Below are the records; extract from them the line containing "ВАЛЕНТИН НАРЧУК" to the line containing "aké montáž oplocení", both lines included, exactly and with no pictures.

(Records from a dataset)
========
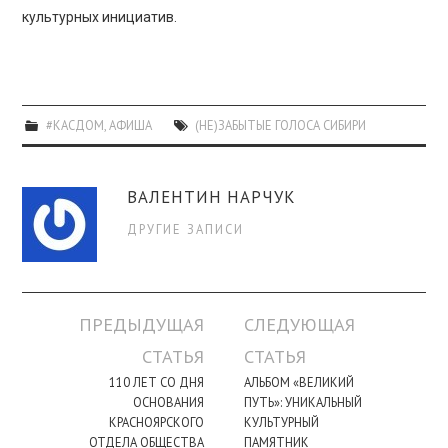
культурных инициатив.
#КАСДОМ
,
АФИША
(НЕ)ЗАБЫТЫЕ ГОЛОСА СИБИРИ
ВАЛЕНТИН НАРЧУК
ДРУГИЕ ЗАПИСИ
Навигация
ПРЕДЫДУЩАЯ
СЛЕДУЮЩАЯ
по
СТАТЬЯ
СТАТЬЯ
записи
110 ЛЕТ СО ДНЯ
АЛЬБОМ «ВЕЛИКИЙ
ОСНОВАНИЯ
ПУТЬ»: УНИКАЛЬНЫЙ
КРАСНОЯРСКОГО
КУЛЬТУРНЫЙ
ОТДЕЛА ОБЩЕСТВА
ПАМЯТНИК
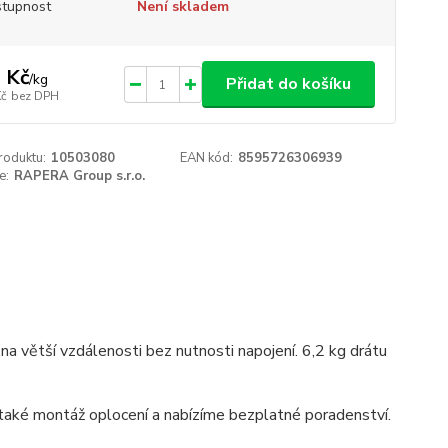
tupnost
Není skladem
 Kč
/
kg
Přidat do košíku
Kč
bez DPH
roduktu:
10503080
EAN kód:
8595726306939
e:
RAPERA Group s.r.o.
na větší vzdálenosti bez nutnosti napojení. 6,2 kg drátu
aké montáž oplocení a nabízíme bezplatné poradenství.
========
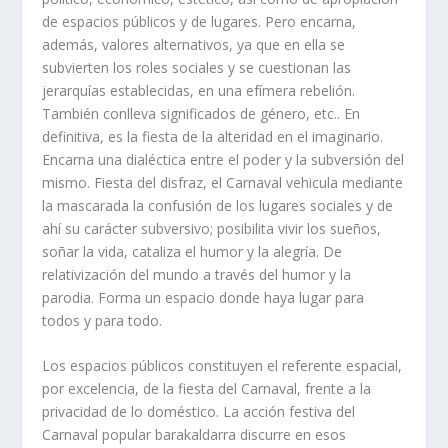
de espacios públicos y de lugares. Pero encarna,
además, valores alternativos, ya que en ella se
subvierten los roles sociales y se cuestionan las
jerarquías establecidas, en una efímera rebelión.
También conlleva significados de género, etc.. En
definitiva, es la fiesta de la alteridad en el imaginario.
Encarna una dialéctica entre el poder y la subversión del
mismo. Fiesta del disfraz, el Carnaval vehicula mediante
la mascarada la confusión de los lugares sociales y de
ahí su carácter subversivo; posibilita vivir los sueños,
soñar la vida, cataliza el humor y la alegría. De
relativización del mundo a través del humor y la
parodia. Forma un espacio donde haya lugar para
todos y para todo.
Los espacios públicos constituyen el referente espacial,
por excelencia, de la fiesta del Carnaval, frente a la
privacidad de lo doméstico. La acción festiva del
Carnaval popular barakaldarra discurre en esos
========
--- Answer space ---
ВАЛЕНТИН НАРЧУК
ДРУГИЕ ЗАПИСИ
Навигация
ПРЕДЫДУЩАЯ
СЛЕДУЮЩАЯ
по
СТАТЬЯ
СТАТЬЯ
записи
110 ЛЕТ СО ДНЯ
АЛЬБОМ «ВЕЛИКИЙ
ОСНОВАНИЯ
ПУТЬ»: УНИКАЛЬНЫЙ
КРАСНОЯРСКОГО
КУЛЬТУРНЫЙ
ОТДЕЛА ОБЩЕСТВА
ПАМЯТНИК
tupnost
Není skladem
 Kč
/
kg
Přidat do košíku
Kč
bez DPH
roduktu:
10503080
EAN kód:
8595726306939
e:
RAPERA Group s.r.o.
na větší vzdálenosti bez nutnosti napojení. 6,2 kg drátu
aké montáž oplocení a nabízíme bezplatné poradenství.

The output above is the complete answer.